The K͟halīfah al-Wās̤iq (A.H. 227), whose residence had been removed by his predecessor, al-Muʿtaṣim, from Bag͟hdād to Saumara, was also a patron of letters. He especially patronised poetry and music.
Under al-Muʿtamid (A.H. 256), Bag͟hdād again became the seat of learning.
Al-Mustanṣir (A.H. 623), the last but one of the Abbaside K͟halīfahs, adorned Bag͟hdād by erecting a mosque and college, which bore his name, and which historians tell us had no equal in the Muslim world. Whilst the city of Bag͟hdād, in the time of the Abbaside dynasty, was the great centre of learning, al-Baṣrah and al-Kūfah almost equalled the capital itself in reputation, and in the number of celebrated authors and treatises which they produced. Damascus, Aleppo, Balk͟h, Ispahan, and Samarcand, also became renowned as seats of learning. It is said that a certain doctor of science was once obliged to decline an invitation to settle in the city of Samarcand, because the transport of his books would have required 400 camels!

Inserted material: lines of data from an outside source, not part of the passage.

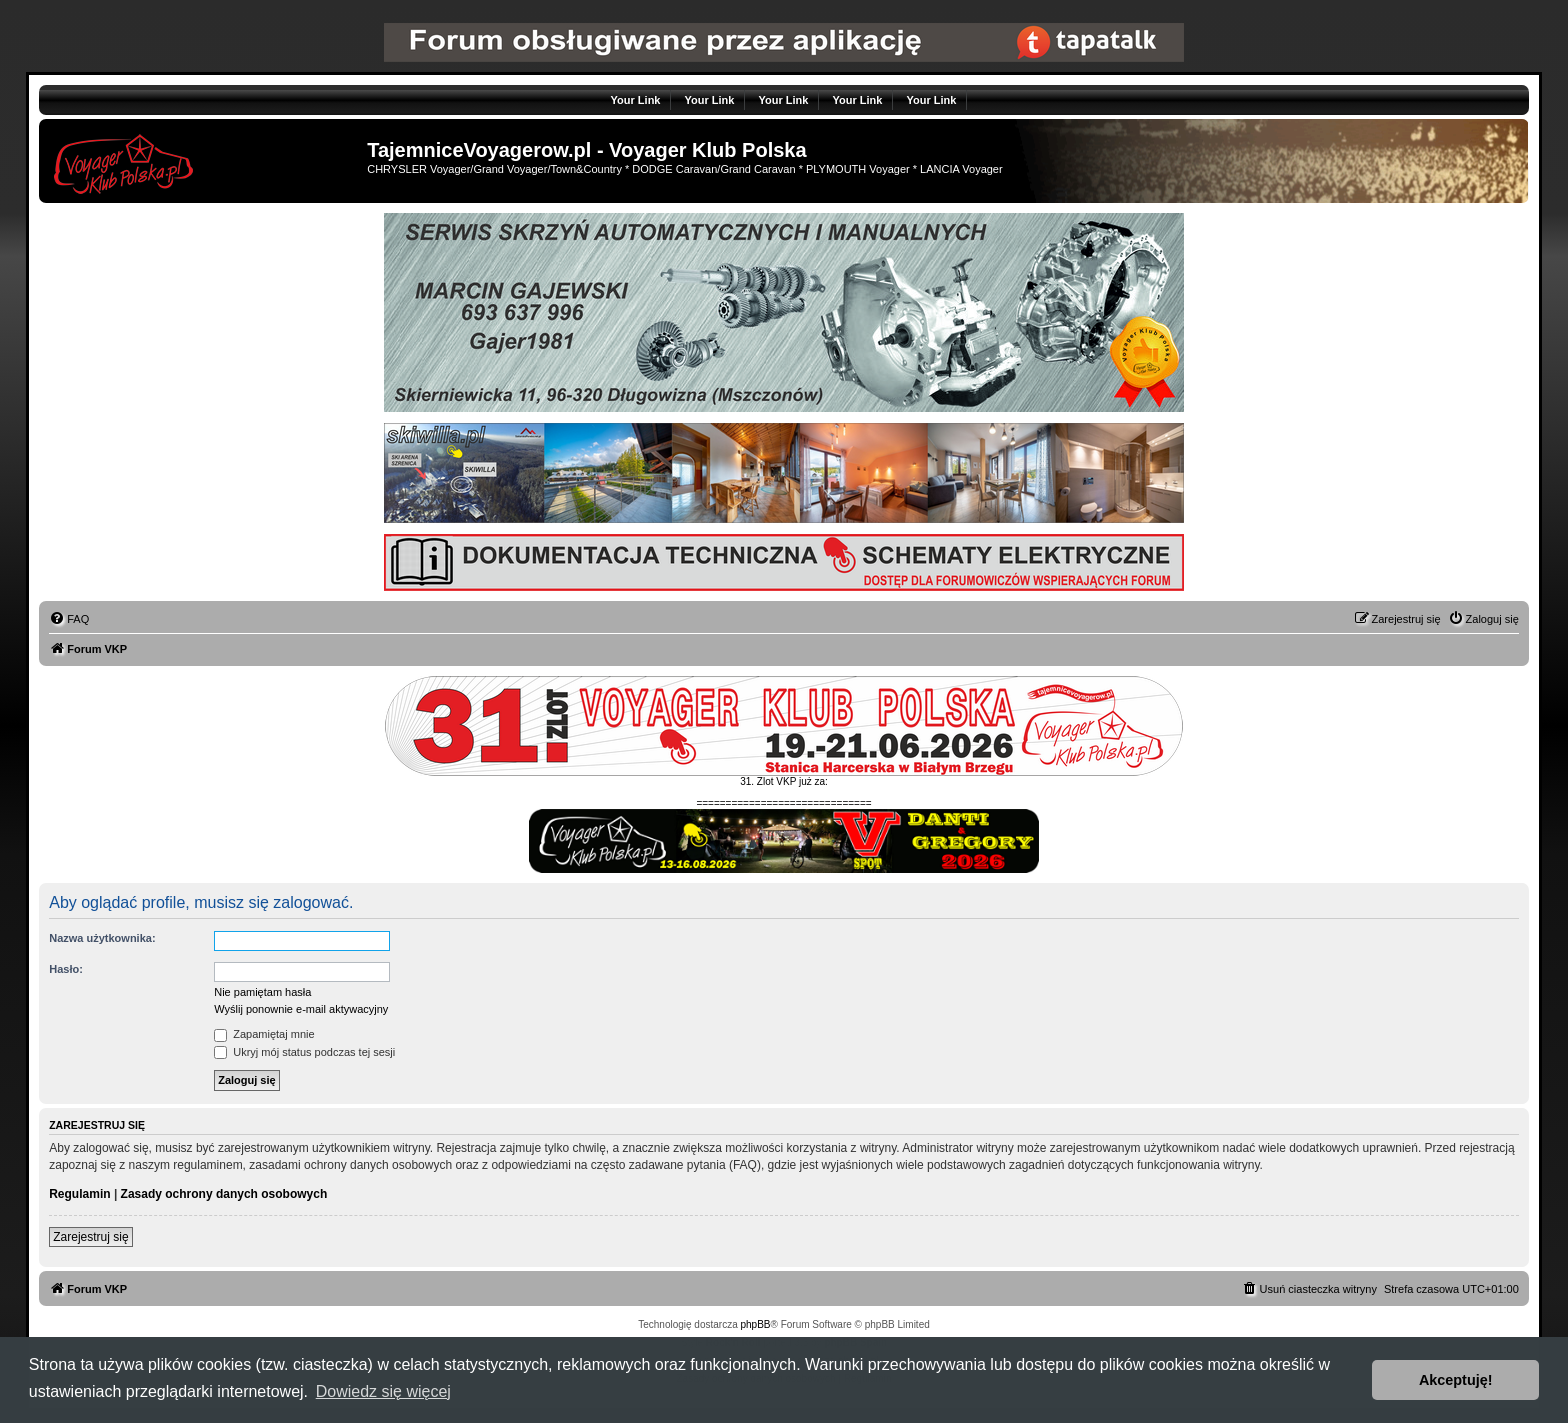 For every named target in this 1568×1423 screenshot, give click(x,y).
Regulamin (79, 1194)
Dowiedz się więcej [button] (383, 1391)
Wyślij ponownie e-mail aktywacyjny (301, 1009)
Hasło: (66, 969)
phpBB (756, 1324)
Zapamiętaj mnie (264, 1034)
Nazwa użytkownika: (102, 938)
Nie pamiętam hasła (262, 992)
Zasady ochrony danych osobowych (224, 1194)
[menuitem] (69, 619)
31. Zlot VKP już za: (784, 781)
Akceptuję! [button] (1456, 1380)
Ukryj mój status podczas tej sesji (304, 1052)
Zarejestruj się (90, 1237)
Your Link (636, 100) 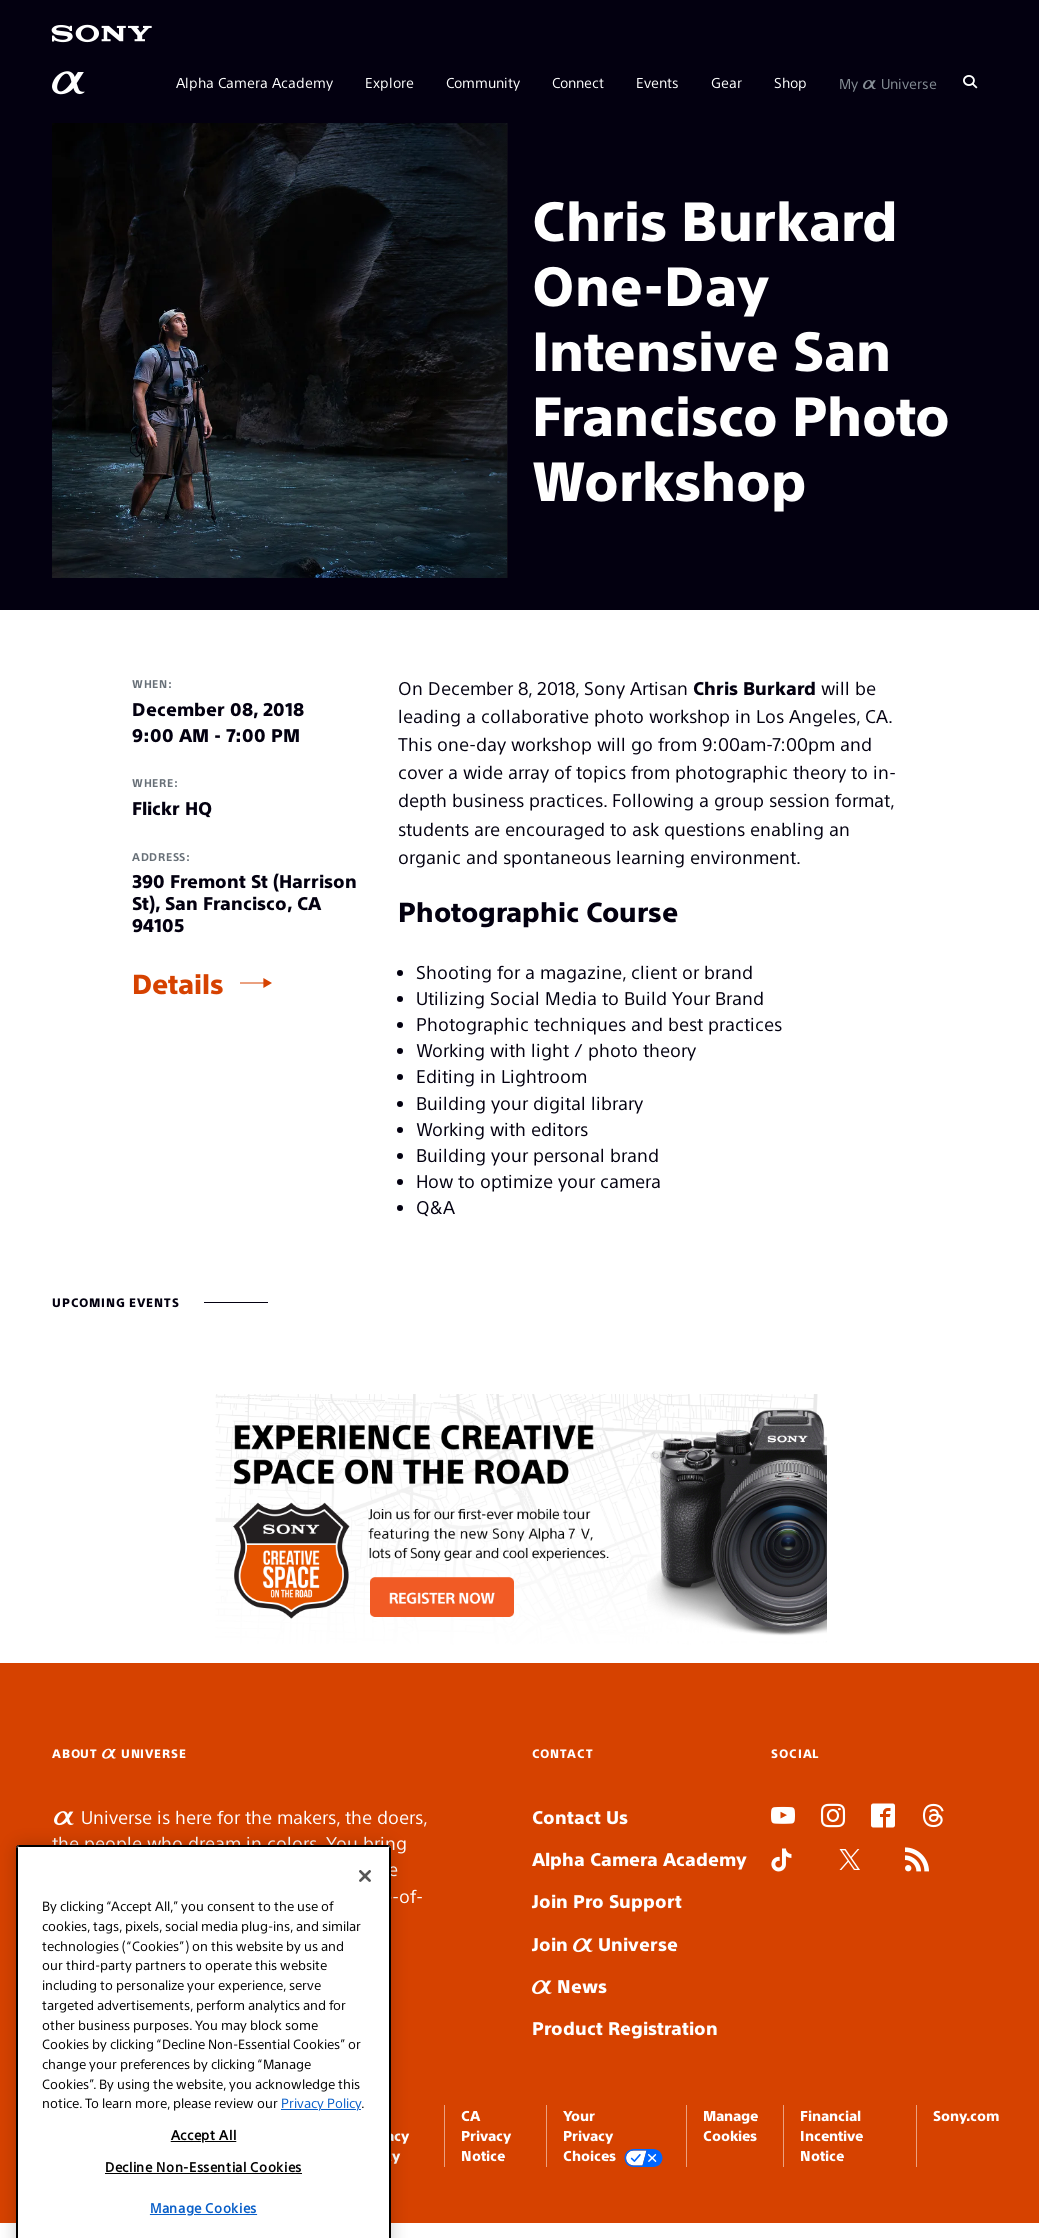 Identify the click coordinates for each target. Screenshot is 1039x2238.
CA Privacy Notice (486, 2135)
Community (483, 82)
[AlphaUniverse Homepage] (70, 83)
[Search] (970, 82)
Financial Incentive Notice (831, 2135)
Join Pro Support (607, 1900)
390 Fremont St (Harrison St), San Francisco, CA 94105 (244, 902)
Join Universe (605, 1943)
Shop (790, 82)
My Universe (888, 82)
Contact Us (580, 1816)
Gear (726, 82)
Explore (389, 82)
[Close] (365, 1971)
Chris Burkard (754, 687)
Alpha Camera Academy (254, 82)
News (569, 1985)
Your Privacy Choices (613, 2136)
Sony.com (966, 2115)
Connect (578, 82)
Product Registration (625, 2027)
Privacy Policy (321, 2196)
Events (657, 82)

Under the Fāt̤imide K͟halīfahs (A.D. 910 to 1160), Egypt became for the second time the asylum of literature. Alexandria had more than twenty schools of learning, and Cairo, which was founded by al-Muʿizz (A.D. 955), soon possessed a royal library of 100,000 manuscripts. A Dāru ʾl-Ḥikmah, or school of science, was founded by the K͟halīfah al-Ḥākim (A.D. 996), in the city of Cairo, with an annual revenue of 2,570 dīnārs. The institution combined all the advantages of a free school and a free library.
But it was in Spain (Arabic Andalus) that Arabian literature continued to flourish to a later period than in the schools of Cairo and Bag͟hdād. The cities of Cordova, Seville, and Granada, which were under Muslim rule for several centuries (Cordova, from A.D. 755 to 1236; Granada, to A.D. 1484), rivalled each other in the magnificence of their academies, colleges, and libraries. Muslim historians say that Cordova alone has produced not fewer than 170 eminent men, and its library, founded by al-Ḥakam II. (A.D. 961), contained 400,000 volumes; and the K͟halīfah himself was so eminent a scholar, that he had carefully examined each of these books himself, and with his own hand had written in each book the genealogies, births and deaths of their respective authors.